• Exercise goal: Transcribe all the data below exactly, leaving its pictures out.
** Extracted material follows **
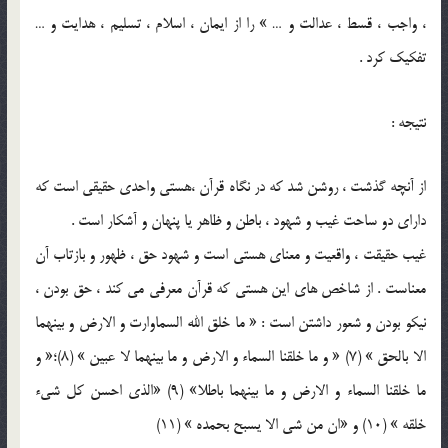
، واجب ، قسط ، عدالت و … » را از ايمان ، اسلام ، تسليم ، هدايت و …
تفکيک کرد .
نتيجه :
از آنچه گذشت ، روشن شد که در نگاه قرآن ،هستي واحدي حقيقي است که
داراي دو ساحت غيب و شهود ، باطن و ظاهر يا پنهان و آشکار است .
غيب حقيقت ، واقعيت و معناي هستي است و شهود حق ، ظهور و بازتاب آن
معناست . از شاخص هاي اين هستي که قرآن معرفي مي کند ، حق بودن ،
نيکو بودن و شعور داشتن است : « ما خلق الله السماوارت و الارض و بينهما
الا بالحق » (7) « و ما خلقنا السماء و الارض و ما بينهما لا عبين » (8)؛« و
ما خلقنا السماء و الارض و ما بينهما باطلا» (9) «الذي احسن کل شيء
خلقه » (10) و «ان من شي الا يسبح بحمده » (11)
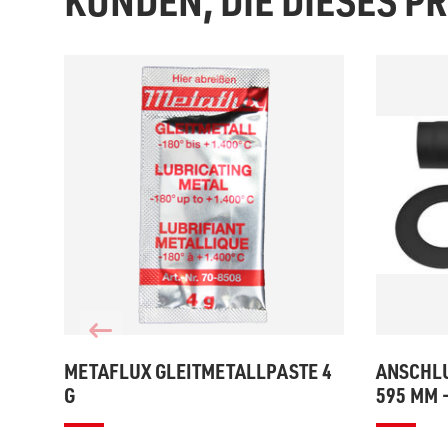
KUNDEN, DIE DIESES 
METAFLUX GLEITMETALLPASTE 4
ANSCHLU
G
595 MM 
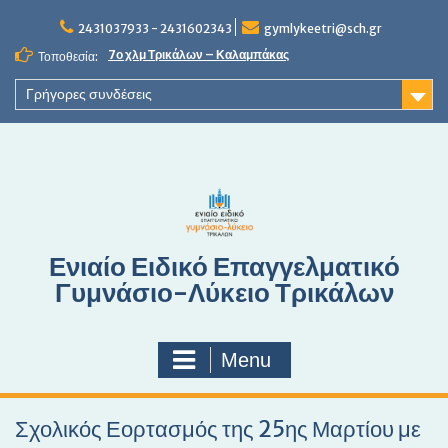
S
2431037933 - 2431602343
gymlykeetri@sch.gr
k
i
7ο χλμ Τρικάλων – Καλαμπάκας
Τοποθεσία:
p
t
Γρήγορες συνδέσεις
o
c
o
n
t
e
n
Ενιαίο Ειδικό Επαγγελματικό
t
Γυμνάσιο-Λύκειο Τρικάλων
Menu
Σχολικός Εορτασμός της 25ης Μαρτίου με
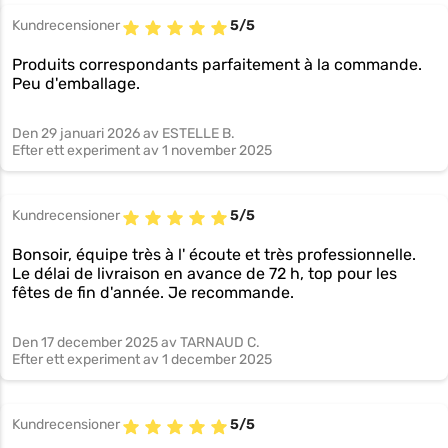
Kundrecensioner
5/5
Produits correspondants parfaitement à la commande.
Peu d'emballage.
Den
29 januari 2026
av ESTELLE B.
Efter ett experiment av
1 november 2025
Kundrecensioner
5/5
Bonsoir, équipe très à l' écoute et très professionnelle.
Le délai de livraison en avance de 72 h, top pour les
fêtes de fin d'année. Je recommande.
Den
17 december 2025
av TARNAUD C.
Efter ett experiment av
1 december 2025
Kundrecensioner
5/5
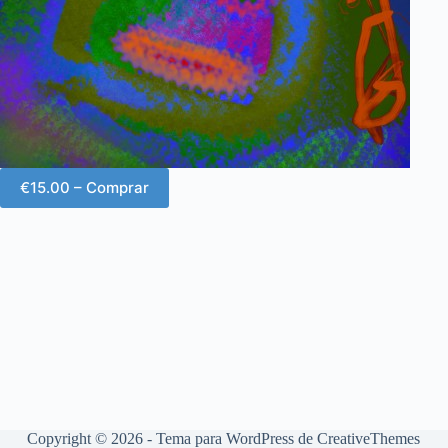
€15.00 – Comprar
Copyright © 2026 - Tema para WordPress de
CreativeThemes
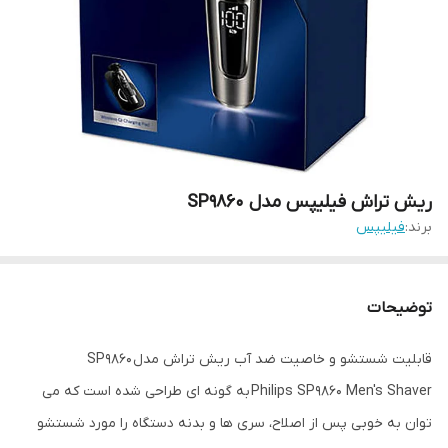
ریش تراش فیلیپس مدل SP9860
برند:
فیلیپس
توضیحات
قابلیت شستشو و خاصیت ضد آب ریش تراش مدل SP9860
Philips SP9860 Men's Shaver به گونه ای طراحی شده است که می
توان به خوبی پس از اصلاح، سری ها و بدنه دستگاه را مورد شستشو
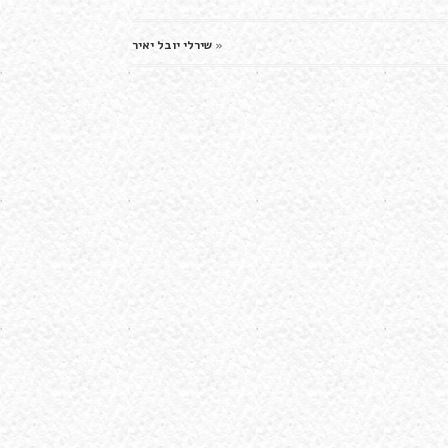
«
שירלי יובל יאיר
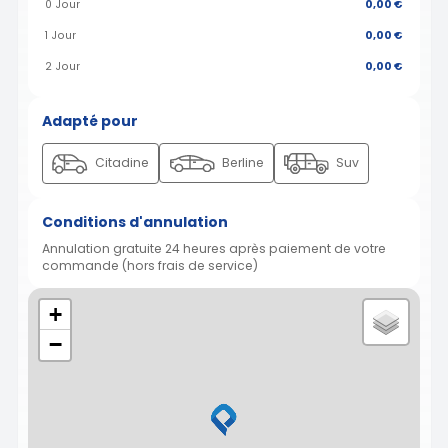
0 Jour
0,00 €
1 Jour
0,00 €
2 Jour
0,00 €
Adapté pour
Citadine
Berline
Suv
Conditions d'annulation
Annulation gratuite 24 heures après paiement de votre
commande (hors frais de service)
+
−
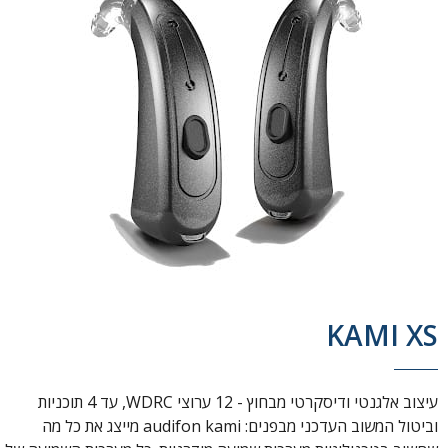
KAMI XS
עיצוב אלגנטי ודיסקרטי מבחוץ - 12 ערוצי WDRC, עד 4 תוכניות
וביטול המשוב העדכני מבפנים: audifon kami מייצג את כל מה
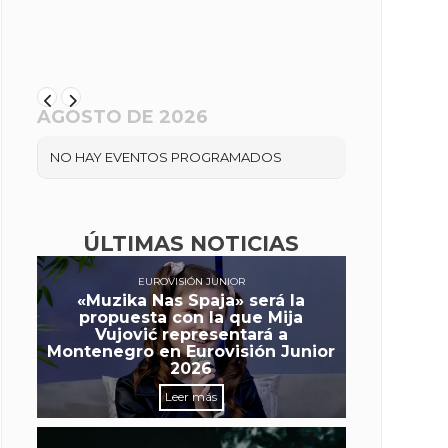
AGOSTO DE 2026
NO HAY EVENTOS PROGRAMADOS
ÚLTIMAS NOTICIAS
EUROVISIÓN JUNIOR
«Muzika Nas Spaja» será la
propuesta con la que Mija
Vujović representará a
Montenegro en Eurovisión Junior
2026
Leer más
** End of Extracted material **
• Answer section:
، واجب ، قسط ، عدالت و … » را از ايمان ، اسلام ، تسليم ، هدايت و …
تفکيک کرد .
نتيجه :
از آنچه گذشت ، روشن شد که در نگاه قرآن ،هستي واحدي حقيقي است که
داراي دو ساحت غيب و شهود ، باطن و ظاهر يا پنهان و آشکار است .
غيب حقيقت ، واقعيت و معناي هستي است و شهود حق ، ظهور و بازتاب آن
معناست . از شاخص هاي اين هستي که قرآن معرفي مي کند ، حق بودن ،
نيکو بودن و شعور داشتن است : « ما خلق الله السماوارت و الارض و بينهما
الا بالحق » (7) « و ما خلقنا السماء و الارض و ما بينهما لا عبين » (8)؛« و
ما خلقنا السماء و الارض و ما بينهما باطلا» (9) «الذي احسن کل شيء
خلقه » (10) و «ان من شي الا يسبح بحمده » (11)
KUNDEN, DIE DIESES 
METAFLUX GLEITMETALLPASTE 4
ANSCHLU
G
595 MM 
S
2431037933 - 2431602343
gymlykeetri@sch.gr
k
i
7ο χλμ Τρικάλων – Καλαμπάκας
Τοποθεσία:
p
t
Γρήγορες συνδέσεις
o
c
o
n
t
e
n
Ενιαίο Ειδικό Επαγγελματικό
t
Γυμνάσιο-Λύκειο Τρικάλων
Menu
Σχολικός Εορτασμός της 25ης Μαρτίου με
Kundrecensioner
5/5
Produits correspondants parfaitement à la commande.
Peu d'emballage.
Den
29 januari 2026
av ESTELLE B.
Efter ett experiment av
1 november 2025
Kundrecensioner
5/5
Bonsoir, équipe très à l' écoute et très professionnelle.
Le délai de livraison en avance de 72 h, top pour les
fêtes de fin d'année. Je recommande.
Den
17 december 2025
av TARNAUD C.
Efter ett experiment av
1 december 2025
Kundrecensioner
5/5
€15.00 – Comprar
Copyright © 2026 - Tema para WordPress de
CreativeThemes
ریش تراش فیلیپس مدل SP9860
برند:
فیلیپس
توضیحات
قابلیت شستشو و خاصیت ضد آب ریش تراش مدل SP9860
Philips SP9860 Men's Shaver به گونه ای طراحی شده است که می
توان به خوبی پس از اصلاح، سری ها و بدنه دستگاه را مورد شستشو
«
שירלי יובל יאיר
0 Jour
0,00 €
1 Jour
0,00 €
2 Jour
0,00 €
Adapté pour
Citadine
Berline
Suv
Conditions d'annulation
Annulation gratuite 24 heures après paiement de votre
commande (hors frais de service)
+
−
KAMI XS
עיצוב אלגנטי ודיסקרטי מבחוץ - 12 ערוצי WDRC, עד 4 תוכניות
וביטול המשוב העדכני מבפנים: audifon kami מייצג את כל מה
AGOSTO DE 2026
NO HAY EVENTOS PROGRAMADOS
ÚLTIMAS NOTICIAS
EUROVISIÓN JUNIOR
«Muzika Nas Spaja» será la
propuesta con la que Mija
Vujović representará a
Montenegro en Eurovisión Junior
2026
Leer más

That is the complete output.